Problem details: Scan the lines below for "duration" and copy the matches.

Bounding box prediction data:
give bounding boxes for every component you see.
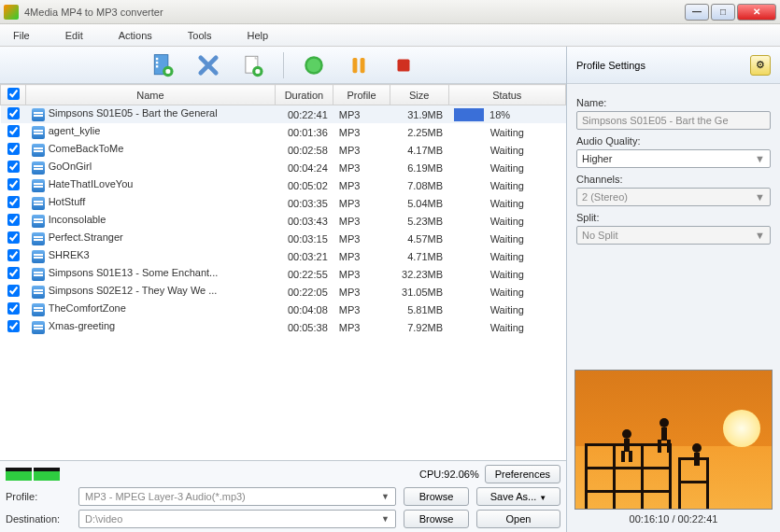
quality-combo[interactable]: Higher▼ — [576, 149, 771, 168]
name-field[interactable]: Simpsons S01E05 - Bart the Ge — [576, 111, 771, 130]
file-icon — [32, 108, 45, 121]
row-checkbox[interactable] — [7, 320, 20, 332]
profile-combo[interactable]: MP3 - MPEG Layer-3 Audio(*.mp3) ▼ — [78, 487, 396, 506]
file-profile: MP3 — [333, 123, 390, 141]
chevron-down-icon: ▼ — [381, 514, 390, 524]
browse-button[interactable]: Browse — [404, 487, 469, 506]
menu-tools[interactable]: Tools — [188, 30, 212, 41]
header-check[interactable] — [1, 85, 26, 105]
pause-button[interactable] — [344, 50, 374, 80]
file-icon — [32, 268, 45, 281]
table-row[interactable]: Simpsons S02E12 - They Way We ...00:22:0… — [1, 283, 566, 301]
chevron-down-icon: ▼ — [381, 492, 390, 501]
table-row[interactable]: Inconsolable00:03:43MP35.23MBWaiting — [1, 212, 566, 230]
file-duration: 00:04:08 — [275, 301, 333, 318]
menu-edit[interactable]: Edit — [65, 30, 83, 41]
row-checkbox[interactable] — [7, 178, 20, 190]
file-profile: MP3 — [333, 230, 390, 247]
profile-settings-header: Profile Settings ⚙ — [567, 47, 780, 84]
file-size: 7.92MB — [390, 318, 448, 336]
file-profile: MP3 — [333, 105, 390, 124]
file-duration: 00:02:58 — [275, 141, 333, 159]
settings-gear-button[interactable]: ⚙ — [750, 55, 771, 76]
add-file-button[interactable] — [149, 50, 178, 80]
add-output-button[interactable] — [238, 50, 268, 80]
table-row[interactable]: HotStuff00:03:35MP35.04MBWaiting — [1, 194, 566, 212]
file-duration: 00:03:15 — [275, 230, 333, 247]
header-name[interactable]: Name — [26, 85, 275, 105]
name-label: Name: — [576, 97, 771, 108]
menu-help[interactable]: Help — [247, 30, 268, 41]
table-row[interactable]: Perfect.Stranger00:03:15MP34.57MBWaiting — [1, 230, 566, 247]
svg-point-27 — [622, 429, 631, 439]
file-name: Simpsons S01E13 - Some Enchant... — [49, 267, 219, 278]
menu-actions[interactable]: Actions — [119, 30, 152, 41]
table-row[interactable]: HateThatILoveYou00:05:02MP37.08MBWaiting — [1, 176, 566, 194]
row-checkbox[interactable] — [7, 143, 20, 155]
file-size: 7.08MB — [390, 176, 448, 194]
minimize-button[interactable]: — — [685, 4, 709, 21]
browse-destination-button[interactable]: Browse — [404, 510, 469, 528]
chevron-down-icon: ▼ — [755, 230, 765, 241]
table-row[interactable]: agent_kylie00:01:36MP32.25MBWaiting — [1, 123, 566, 141]
open-button[interactable]: Open — [476, 510, 560, 528]
file-size: 5.81MB — [390, 301, 448, 318]
table-row[interactable]: Simpsons S01E05 - Bart the General00:22:… — [1, 105, 566, 124]
cpu-bar — [34, 468, 60, 481]
channels-combo[interactable]: 2 (Stereo)▼ — [576, 188, 771, 206]
file-profile: MP3 — [333, 212, 390, 230]
header-size[interactable]: Size — [390, 85, 448, 105]
row-checkbox[interactable] — [7, 249, 20, 261]
select-all-checkbox[interactable] — [7, 88, 20, 100]
svg-rect-17 — [613, 443, 616, 509]
row-checkbox[interactable] — [7, 196, 20, 208]
menu-file[interactable]: File — [13, 30, 30, 41]
row-checkbox[interactable] — [7, 214, 20, 226]
split-label: Split: — [576, 212, 771, 223]
preferences-button[interactable]: Preferences — [485, 465, 560, 483]
file-size: 32.23MB — [390, 265, 448, 283]
header-duration[interactable]: Duration — [275, 85, 333, 105]
menu-bar: File Edit Actions Tools Help — [0, 24, 780, 47]
file-name: HotStuff — [49, 196, 86, 207]
row-checkbox[interactable] — [7, 161, 20, 173]
stop-button[interactable] — [389, 50, 418, 80]
table-row[interactable]: SHREK300:03:21MP34.71MBWaiting — [1, 247, 566, 265]
maximize-button[interactable]: □ — [711, 4, 735, 21]
svg-rect-29 — [621, 451, 625, 462]
row-checkbox[interactable] — [7, 231, 20, 244]
split-combo[interactable]: No Split▼ — [576, 226, 771, 245]
table-row[interactable]: Simpsons S01E13 - Some Enchant...00:22:5… — [1, 265, 566, 283]
file-icon — [32, 321, 45, 334]
row-checkbox[interactable] — [7, 302, 20, 315]
file-duration: 00:03:21 — [275, 247, 333, 265]
file-name: agent_kylie — [49, 125, 101, 136]
video-preview[interactable] — [574, 370, 773, 510]
app-icon — [4, 5, 19, 20]
row-checkbox[interactable] — [7, 267, 20, 279]
file-duration: 00:01:36 — [275, 123, 333, 141]
destination-combo[interactable]: D:\video ▼ — [78, 510, 396, 528]
close-button[interactable]: ✕ — [737, 4, 776, 21]
row-checkbox[interactable] — [7, 107, 20, 119]
row-checkbox[interactable] — [7, 125, 20, 137]
header-profile[interactable]: Profile — [333, 85, 390, 105]
table-row[interactable]: TheComfortZone00:04:08MP35.81MBWaiting — [1, 301, 566, 318]
table-row[interactable]: ComeBackToMe00:02:58MP34.17MBWaiting — [1, 141, 566, 159]
file-status: Waiting — [448, 123, 565, 141]
window-title: 4Media MP4 to MP3 converter — [24, 7, 685, 18]
svg-rect-19 — [669, 443, 672, 509]
svg-rect-1 — [155, 57, 157, 59]
title-bar: 4Media MP4 to MP3 converter — □ ✕ — [0, 0, 780, 24]
svg-rect-2 — [155, 61, 157, 63]
remove-file-button[interactable] — [193, 50, 223, 80]
row-checkbox[interactable] — [7, 285, 20, 297]
table-row[interactable]: Xmas-greeting00:05:38MP37.92MBWaiting — [1, 318, 566, 336]
start-button[interactable] — [299, 50, 329, 80]
table-row[interactable]: GoOnGirl00:04:24MP36.19MBWaiting — [1, 159, 566, 176]
file-icon — [32, 144, 45, 157]
file-profile: MP3 — [333, 318, 390, 336]
quality-label: Audio Quality: — [576, 135, 771, 147]
header-status[interactable]: Status — [448, 85, 565, 105]
save-as-button[interactable]: Save As... ▼ — [476, 487, 560, 506]
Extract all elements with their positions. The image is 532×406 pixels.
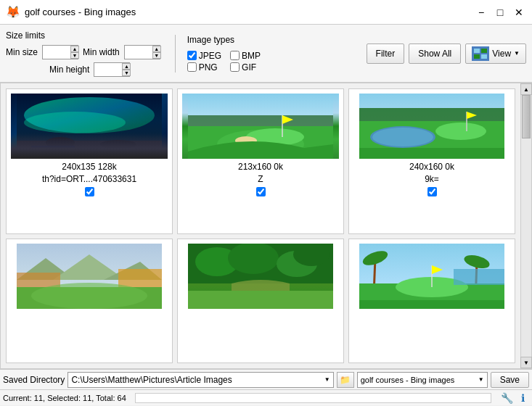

Result of this task:
file-duration: 00:04:08 — [275, 301, 333, 318]
file-duration: 00:02:58 — [275, 141, 333, 159]
file-duration: 00:03:15 — [275, 230, 333, 247]
header-duration[interactable]: Duration — [275, 85, 333, 105]
file-duration: 00:03:21 — [275, 247, 333, 265]
file-duration: 00:01:36 — [275, 123, 333, 141]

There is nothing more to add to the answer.